(Assignment): What lines in the data hold the string "Seguridad"? Show them.

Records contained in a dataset

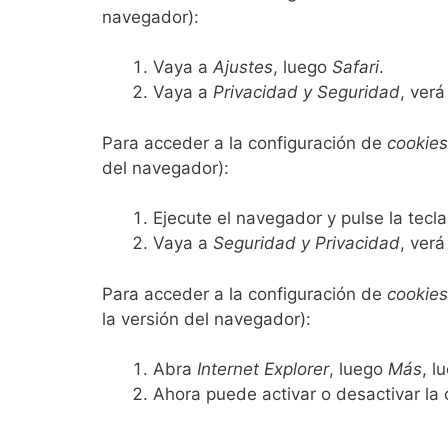
navegador):
Vaya a
Ajustes
, luego
Safari
.
Vaya a
Privacidad y Seguridad
, verá
Para acceder a la configuración de
cookies
del navegador):
Ejecute el navegador y pulse la tecl
Vaya a
Seguridad y Privacidad
, verá
Para acceder a la configuración de
cookies
la versión del navegador):
Abra
Internet Explorer
, luego
Más
, l
Ahora puede activar o desactivar la 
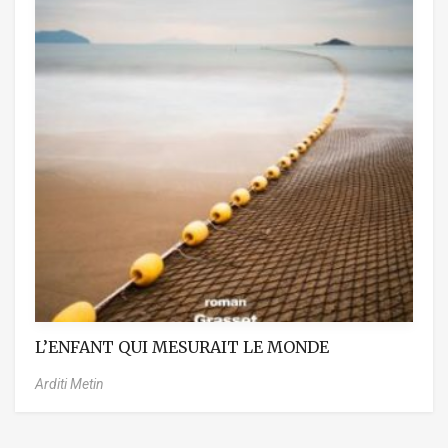
L’ENFANT QUI MESURAIT LE MONDE
Arditi Metin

(Written solution):
Privacidad y Seguridad
Seguridad y Privacidad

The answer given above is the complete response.